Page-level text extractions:

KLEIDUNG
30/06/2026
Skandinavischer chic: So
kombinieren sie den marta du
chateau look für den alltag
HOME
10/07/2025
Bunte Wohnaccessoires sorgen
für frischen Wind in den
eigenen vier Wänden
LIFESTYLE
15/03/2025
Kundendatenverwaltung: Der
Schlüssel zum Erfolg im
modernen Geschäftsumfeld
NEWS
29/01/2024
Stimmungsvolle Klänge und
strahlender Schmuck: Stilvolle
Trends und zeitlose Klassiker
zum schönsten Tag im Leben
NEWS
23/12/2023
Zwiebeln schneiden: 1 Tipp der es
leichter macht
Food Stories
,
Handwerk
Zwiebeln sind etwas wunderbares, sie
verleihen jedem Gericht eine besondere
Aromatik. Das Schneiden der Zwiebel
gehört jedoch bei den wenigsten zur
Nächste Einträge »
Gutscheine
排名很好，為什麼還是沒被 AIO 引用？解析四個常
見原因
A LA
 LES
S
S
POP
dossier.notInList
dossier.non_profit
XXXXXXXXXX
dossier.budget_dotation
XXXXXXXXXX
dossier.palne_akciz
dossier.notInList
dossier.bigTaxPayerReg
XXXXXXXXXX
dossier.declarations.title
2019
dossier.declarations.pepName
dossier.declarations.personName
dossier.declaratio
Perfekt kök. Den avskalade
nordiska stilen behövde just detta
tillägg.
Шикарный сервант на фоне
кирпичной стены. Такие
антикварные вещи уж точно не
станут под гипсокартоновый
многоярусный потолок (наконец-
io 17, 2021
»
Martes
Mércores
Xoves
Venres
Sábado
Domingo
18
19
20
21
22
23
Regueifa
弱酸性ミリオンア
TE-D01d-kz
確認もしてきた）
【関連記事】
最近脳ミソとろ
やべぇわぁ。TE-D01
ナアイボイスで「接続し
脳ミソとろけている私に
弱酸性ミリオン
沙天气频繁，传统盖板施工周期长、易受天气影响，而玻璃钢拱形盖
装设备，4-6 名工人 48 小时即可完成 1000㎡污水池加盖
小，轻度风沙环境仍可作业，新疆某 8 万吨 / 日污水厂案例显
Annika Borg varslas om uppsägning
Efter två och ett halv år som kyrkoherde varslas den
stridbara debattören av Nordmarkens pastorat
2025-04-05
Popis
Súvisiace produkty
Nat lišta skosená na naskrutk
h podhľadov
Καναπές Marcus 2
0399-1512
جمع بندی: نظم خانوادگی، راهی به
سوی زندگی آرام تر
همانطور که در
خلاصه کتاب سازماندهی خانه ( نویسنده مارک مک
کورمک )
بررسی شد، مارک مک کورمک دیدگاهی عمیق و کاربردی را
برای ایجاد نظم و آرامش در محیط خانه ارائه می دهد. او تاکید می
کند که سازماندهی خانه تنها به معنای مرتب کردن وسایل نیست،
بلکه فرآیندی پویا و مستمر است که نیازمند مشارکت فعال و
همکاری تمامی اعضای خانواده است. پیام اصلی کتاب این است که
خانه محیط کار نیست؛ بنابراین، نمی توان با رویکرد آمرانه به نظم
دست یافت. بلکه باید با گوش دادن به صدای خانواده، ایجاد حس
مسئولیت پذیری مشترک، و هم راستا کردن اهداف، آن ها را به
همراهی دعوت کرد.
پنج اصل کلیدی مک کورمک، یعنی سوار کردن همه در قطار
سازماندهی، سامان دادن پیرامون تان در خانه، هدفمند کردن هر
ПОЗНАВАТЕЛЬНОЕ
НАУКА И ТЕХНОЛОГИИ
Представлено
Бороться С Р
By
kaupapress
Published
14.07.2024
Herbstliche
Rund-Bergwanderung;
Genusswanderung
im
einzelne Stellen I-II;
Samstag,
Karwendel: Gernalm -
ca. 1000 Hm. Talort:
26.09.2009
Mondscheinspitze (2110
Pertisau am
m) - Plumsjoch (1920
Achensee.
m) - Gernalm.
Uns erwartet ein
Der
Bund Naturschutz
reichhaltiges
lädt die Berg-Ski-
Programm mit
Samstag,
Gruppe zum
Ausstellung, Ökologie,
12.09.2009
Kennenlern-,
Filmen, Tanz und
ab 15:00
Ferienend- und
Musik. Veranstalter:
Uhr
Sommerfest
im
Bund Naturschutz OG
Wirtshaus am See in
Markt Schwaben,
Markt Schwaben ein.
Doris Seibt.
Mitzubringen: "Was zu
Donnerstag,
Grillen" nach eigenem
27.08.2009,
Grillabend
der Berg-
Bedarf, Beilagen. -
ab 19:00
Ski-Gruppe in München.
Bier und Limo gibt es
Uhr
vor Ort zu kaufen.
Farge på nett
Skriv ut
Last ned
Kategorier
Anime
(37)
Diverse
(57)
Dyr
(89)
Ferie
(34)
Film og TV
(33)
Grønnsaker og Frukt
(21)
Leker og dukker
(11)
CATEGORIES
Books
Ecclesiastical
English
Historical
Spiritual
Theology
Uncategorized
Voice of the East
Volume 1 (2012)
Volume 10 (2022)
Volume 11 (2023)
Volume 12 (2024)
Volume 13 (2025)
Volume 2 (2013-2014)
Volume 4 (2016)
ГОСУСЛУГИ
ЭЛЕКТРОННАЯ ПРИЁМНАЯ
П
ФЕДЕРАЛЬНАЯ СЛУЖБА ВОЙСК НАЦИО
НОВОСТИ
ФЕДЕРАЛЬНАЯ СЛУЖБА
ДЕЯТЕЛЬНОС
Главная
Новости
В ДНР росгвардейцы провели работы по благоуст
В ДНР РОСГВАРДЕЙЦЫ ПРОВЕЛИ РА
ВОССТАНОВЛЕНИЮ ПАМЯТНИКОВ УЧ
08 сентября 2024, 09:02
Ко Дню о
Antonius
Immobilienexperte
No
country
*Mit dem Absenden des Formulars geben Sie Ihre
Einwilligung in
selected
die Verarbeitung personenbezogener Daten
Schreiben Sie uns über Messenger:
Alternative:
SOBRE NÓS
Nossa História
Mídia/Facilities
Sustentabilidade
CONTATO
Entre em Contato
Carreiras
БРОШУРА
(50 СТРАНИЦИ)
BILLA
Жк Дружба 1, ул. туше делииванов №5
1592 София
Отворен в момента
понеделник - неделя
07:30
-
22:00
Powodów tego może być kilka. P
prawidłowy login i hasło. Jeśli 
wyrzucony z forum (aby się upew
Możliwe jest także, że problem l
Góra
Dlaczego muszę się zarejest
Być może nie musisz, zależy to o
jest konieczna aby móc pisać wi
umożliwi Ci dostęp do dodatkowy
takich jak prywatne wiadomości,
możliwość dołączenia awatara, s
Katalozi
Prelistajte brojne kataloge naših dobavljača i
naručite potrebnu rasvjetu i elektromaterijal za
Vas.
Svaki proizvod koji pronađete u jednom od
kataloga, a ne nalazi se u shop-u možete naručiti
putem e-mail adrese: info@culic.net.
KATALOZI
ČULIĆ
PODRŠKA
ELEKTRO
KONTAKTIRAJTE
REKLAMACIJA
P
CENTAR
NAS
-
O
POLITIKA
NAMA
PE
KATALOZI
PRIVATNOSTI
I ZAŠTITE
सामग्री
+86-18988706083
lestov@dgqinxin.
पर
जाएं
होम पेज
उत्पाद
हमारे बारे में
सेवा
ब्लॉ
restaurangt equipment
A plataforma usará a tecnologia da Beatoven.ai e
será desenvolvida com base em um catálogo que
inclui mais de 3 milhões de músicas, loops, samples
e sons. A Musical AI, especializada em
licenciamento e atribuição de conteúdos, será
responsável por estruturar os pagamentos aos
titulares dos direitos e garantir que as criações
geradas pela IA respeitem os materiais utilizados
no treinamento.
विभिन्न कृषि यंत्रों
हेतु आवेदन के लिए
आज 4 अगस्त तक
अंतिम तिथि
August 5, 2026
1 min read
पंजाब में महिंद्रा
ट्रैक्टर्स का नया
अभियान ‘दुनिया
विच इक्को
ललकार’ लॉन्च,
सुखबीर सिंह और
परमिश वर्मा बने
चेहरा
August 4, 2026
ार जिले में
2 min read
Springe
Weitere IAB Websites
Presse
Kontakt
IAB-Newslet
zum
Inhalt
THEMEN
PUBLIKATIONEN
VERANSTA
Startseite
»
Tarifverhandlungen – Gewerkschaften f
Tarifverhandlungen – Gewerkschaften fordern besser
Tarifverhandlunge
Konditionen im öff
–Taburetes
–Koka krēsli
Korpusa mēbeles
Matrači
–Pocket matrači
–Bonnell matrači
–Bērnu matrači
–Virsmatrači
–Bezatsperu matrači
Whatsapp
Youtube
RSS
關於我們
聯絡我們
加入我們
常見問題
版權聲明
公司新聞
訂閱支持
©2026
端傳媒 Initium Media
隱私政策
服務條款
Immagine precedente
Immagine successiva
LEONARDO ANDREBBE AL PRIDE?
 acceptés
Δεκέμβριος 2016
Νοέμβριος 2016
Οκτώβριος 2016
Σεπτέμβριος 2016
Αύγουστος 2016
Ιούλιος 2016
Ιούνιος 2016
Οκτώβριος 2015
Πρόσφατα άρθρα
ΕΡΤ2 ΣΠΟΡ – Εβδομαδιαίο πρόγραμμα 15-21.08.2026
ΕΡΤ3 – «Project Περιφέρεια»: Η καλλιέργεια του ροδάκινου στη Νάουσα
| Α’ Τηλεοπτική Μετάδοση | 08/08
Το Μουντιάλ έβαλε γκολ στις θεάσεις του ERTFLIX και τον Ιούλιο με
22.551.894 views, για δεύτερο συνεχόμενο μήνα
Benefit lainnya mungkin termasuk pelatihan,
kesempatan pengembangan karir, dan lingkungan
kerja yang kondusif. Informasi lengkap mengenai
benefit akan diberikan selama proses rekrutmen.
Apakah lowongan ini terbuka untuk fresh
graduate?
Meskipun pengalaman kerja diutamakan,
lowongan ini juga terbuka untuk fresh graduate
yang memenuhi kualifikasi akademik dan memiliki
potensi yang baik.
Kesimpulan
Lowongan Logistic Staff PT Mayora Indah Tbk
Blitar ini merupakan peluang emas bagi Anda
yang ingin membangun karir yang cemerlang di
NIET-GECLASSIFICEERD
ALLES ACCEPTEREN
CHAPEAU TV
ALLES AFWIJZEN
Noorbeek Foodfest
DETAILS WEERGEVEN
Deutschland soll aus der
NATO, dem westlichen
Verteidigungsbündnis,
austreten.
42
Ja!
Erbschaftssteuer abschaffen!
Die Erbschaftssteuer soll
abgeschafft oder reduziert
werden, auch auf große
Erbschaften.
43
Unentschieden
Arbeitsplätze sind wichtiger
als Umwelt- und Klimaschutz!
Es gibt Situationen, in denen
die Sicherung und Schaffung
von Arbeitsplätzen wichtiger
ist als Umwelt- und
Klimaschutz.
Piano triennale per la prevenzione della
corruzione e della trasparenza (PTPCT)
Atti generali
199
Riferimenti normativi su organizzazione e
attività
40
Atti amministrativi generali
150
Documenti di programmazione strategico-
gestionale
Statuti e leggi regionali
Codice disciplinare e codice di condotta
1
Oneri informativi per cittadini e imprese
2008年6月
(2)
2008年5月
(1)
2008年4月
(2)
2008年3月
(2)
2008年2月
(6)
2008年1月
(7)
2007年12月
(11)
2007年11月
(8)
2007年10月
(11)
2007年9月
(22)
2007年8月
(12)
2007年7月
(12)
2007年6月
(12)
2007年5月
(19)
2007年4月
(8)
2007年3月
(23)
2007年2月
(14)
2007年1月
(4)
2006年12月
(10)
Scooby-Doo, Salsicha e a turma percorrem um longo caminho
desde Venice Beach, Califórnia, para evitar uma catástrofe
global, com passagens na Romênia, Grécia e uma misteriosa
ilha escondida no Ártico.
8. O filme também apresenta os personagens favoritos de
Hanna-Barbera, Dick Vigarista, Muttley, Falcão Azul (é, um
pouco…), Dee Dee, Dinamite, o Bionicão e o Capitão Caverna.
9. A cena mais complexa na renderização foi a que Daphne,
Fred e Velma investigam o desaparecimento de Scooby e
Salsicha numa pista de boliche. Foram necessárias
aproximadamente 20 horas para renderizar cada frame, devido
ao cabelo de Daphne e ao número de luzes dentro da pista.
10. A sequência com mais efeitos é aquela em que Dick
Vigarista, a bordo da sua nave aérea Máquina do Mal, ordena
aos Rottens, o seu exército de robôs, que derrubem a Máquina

> [Goal of the exercise] Find the string "کردن" in the entries above. Copy each line where it occurs.

> [Completed task]
کند که سازماندهی خانه تنها به معنای مرتب کردن وسایل نیست،
مسئولیت پذیری مشترک، و هم راستا کردن اهداف، آن ها را به
پنج اصل کلیدی مک کورمک، یعنی سوار کردن همه در قطار
سازماندهی، سامان دادن پیرامون تان در خانه، هدفمند کردن هر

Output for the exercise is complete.